A year later, the idea to found a theater germinated.

“We were surprised that the Short North Arts District did not have a performing arts group,” says Yockel. “It had galleries but no performing spaces. At one point, we got driven by the old Garden Theater and were told that it had been a theater once but had fallen into disrepair.”

“We fell in love with Garden Theater from the moment we laid eyes on it,” said Gore. “But we did get a grant from the Greater Columbus Arts Council to do a structural analysis of it to make sure it had the integrity to be developed into a modern theater. And it did.”

For much of 2010, Yockel and Gore had monthly meetings at their house in which 30 or so so people interested in the future theater would attend. There were parties at other people’s houses as well. Plans were refined; donors stepped up.

“We eventually established a non-profit group and selected seven board members,” says Yockel.

I asked Yockel what was the vision of the theater and if it had changed at all.

“I remember I asked people at the time: ‘Are we a performing group or are we a theater renovation group?’” says Yockel. “And to a person, everyone said we were a performing group meant to produce musicals and some plays.”

As for what Columbus audiences have especially liked, Cabaret sold out most of its performances, and Follies and Marvelous Wonderettes did quite well. Ordinary Days played to standing room only audiences, and nothing so far has bombed.

“It’s hard to say what that tells us about Columbus audiences,” says Gore. “They respond well to well-known musicals, but they surprised us by turning out for those they did not know. All of the shows, except Cabaret have had what I call heart, which definitely appeals to local audiences.”

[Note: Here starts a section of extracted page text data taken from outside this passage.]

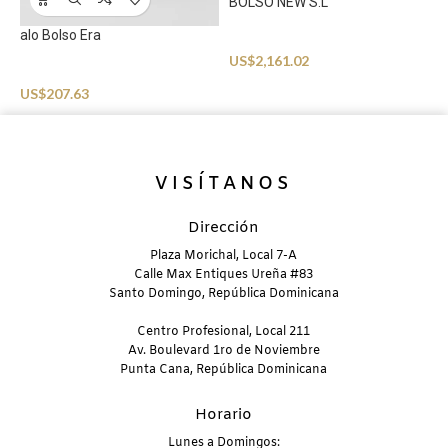
BOLSO NEW S.L
alo Bolso Era
C
Accessories
US$
2,161.02
Accessories
A
US$
207.63
U
VISÍTANOS
Dirección
Plaza Morichal, Local 7-A
Calle Max Entiques Ureña #83
Santo Domingo, República Dominicana
Centro Profesional, Local 211
Av. Boulevard 1ro de Noviembre
Punta Cana, República Dominicana
Horario
Lunes a Domingos: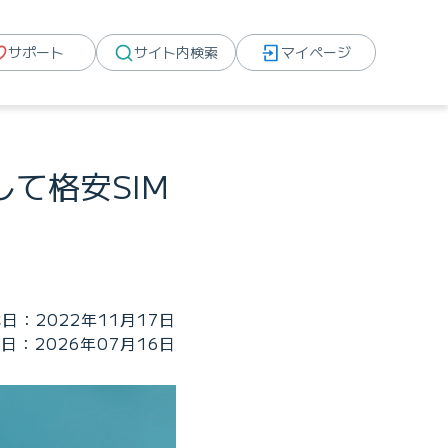
サポート
サイト内検索
マイページ
て格安SIM
日：2022年11月17日
日：2026年07月16日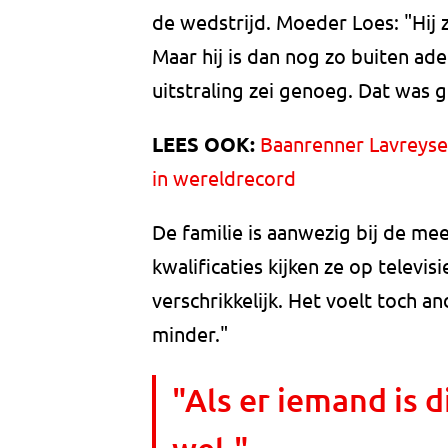
de wedstrijd. Moeder Loes: "Hij ze
Maar hij is dan nog zo buiten ade
uitstraling zei genoeg. Dat was 
LEES OOK:
Baanrenner Lavreyse
in wereldrecord
De familie is aanwezig bij de me
kwalificaties kijken ze op televisi
verschrikkelijk. Het voelt toch an
minder."
"Als er iemand is d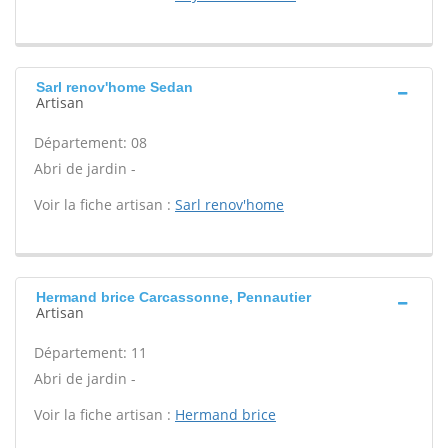
Sarl renov'home Sedan
Artisan
Département: 08
Abri de jardin -
Voir la fiche artisan :
Sarl renov'home
Hermand brice Carcassonne, Pennautier
Artisan
Département: 11
Abri de jardin -
Voir la fiche artisan :
Hermand brice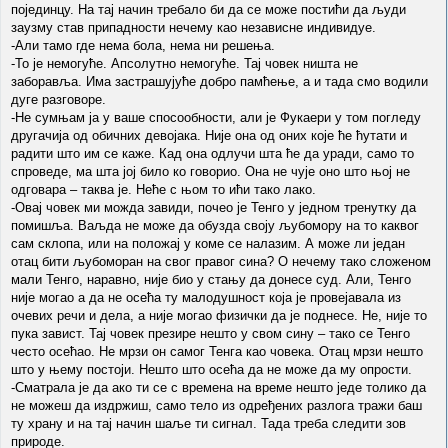
појединцу. На тај начин требало би да се може постићи да људи
заузму став припадности нечему као независне индивидуе.
-Али тамо где нема бола, нема ни решења.
-То је немогуће. Апсолутно немогуће. Тај човек ништа не
заборавља. Има застрашујуће добро памћење, а и тада смо водили
дуге разговоре.
-Не сумњам ја у ваше спосообности, али је Фукаери у том погледу
другачија од обичних девојака. Није она од оних које ће ћутати и
радити што им се каже. Кад она одлучи шта ће да уради, само то
спроведе, ма шта јој било ко говорио. Она не чује оно што њој не
одговара – таква је. Неће с њом то ићи тако лако.
-Овај човек ми можда завиди, почео је Тенго у једном тренутку да
помишља. Ваљда не може да обузда своју љубомору на то каквог
сам склопа, или на положај у коме се налазим. А може ли један
отац бити љубоморан на свог правог сина? О нечему тако сложеном
мали Тенго, наравно, није био у стању да донесе суд. Али, Тенго
није могао а да не осећа ту малодушност која је провејавала из
очевих речи и дела, а није могао физички да је поднесе. Не, није то
пука завист. Тај човек презире нешто у свом сину – тако се Тенго
често осећао. Не мрзи он самог Тенга као човека. Отац мрзи нешто
што у њему постоји. Нешто што осећа да не може да му опрости.
-Сматрала је да ако ти се с времена на време нешто једе толико да
не можеш да издржиш, само тело из одређених разлога тражи баш
ту храну и на тај начин шаље ти сигнал. Тада треба следити зов
природе.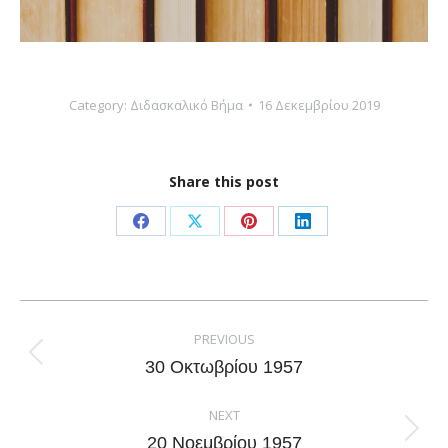
Category:
Διδασκαλικό Βήμα
16 Δεκεμβρίου 2019
Share this post
Share
Share
Share
Share
on
on
on
on
Facebook
X
Pinterest
LinkedIn
Post
navigation
PREVIOUS
Previous
30 Οκτωβρίου 1957
post:
NEXT
Next
20 Νοεμβρίου 1957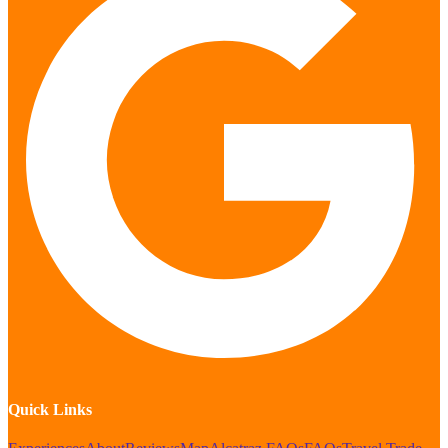
Quick Links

The Short North Stage has a committee that decides upon what musical to do. Many theaters have an artistic director who makes that decision. Was the committee system working? Gore smiled patiently.

“We’re just two people in a larger group. Choosing a season is very complicated. A lot of factors go into it. But the system is working.”

I asked Gore what made them do Passing Strange, certainly an adventurous piece by Columbus standards.

“We did it because it was challenging and adventurous. I was concerned because it wasn’t known very well that we might have trouble marketing it. But the company was enthusiastic about taking on a show like that. And we’ve had standing ovations every night.”

“The size and the scale of the show has upped our game,” says Yockel.

Would Short North Stage ever consider developing an original musical?

“It’s in our game plan,” says Gore. “But there are so many issues with this theater. And we have to focus on artistic excellence.

“As a non-profit we don’t turn a profit. But we do better than most theater companies at using ticket and concession sales to pay for the bills,” says Yockel. “We’ve used equity and non-equity players. Rick and I go up to New York to see shows all the time. This is not a short-term business investment; it’s a long-term community investment. We have many donors who have made this theater possible.”